Open yarikoptic opened 2 years ago
@yarikoptic I'm not entirely clear on the behavior you're describing. Do you mean that a thus-decorated function should detect copies (How?) and memoize them as though they were the original path?
I was thinking about something like if we have
@cache.memoize_path
def decorated_func(path, ...):
.... whatever ...
and decided to copy file from src_path
to dest_path
(well, could also be "move" instead of "copy"), we could do
copy(src_path, dest_path)
cache.memoized_path_copy(decorated_func, src_path, dest_path)
which would then copy all memoized/cached invocations for the decorated_func for the src_path
so they would also be known for dest_path
@yarikoptic This might be possible depending on the underlying functionalities of joblib; I've brought this possibility up in a related issue there.
not sure if we would see desired development in joblib done/accepted in the nearest future... may be only if we send a PR for some alternative (probably based on FileSystemStoreBackend) backend which would provide desired interfaces/functionality. Meanwhile tried already existing interface to get information about all entries in the cache:
(dandisets) dandi@drogon:/mnt/backup/dandi/dandisets$ time python3 -c 'from dandi.support.digests import checksums; c = checksums._memory.store_backend.get_items(); print(len(c)); print(c[0]);'
55341
CacheItemInfo(path='/home/dandi/.cache/fscacher/dandi-checksums/joblib/dandi/support/digests/get_dandietag/75ce6b526d6e61faac02b4164ac645c5', size=641, last_access=datetime.datetime(2021, 6, 29, 21, 55, 31, 925287))
real 0m3.325s
user 0m2.399s
sys 0m1.141s
and that was a "warm" run, original one was probably twice longer. But it is on drogon which "saw too much" (over 50k entries) and for a typical user, and probably having mv
not that common -- this should be ok. So we can identify cache entries associated with a path easily and through an existing interface. The question would be either it would be possible to copy
them into a new entry (with adjusted path and last_access)?

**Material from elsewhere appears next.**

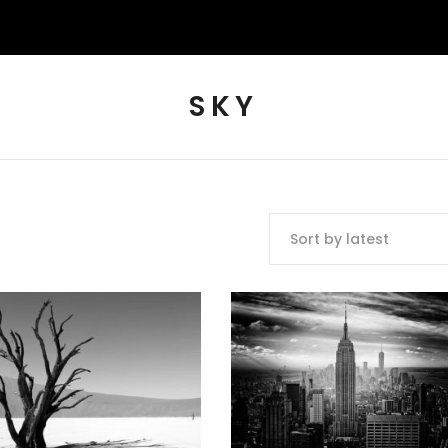
SKY
Sort by latest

@yarikoptic Copying modified entries depends on too many implementation details of joblib.Memory
which, at best, are managed via functions with no public documentation whose names start with underscores. If we want to be able to do this reliably, we need cooperation with joblib; see https://github.com/joblib/joblib/issues/1237 or start a new issue.
In the light of https://github.com/dandi/dandi-cli/issues/848 discussion to allow for more efficient caching of digests, I wondered if it would be feasible to provide something like
memoized_path_copy
which would copy all (?) memoized invocations for a specific decorated function as they were invoked for another "new" path.ATM, looking at the code, and since we rely on joblib memoization and otherwise do not track what specific parametrizations of the function were used, I really do not see how we could even do that. But may be you @jwodder see some way to provide such functionality?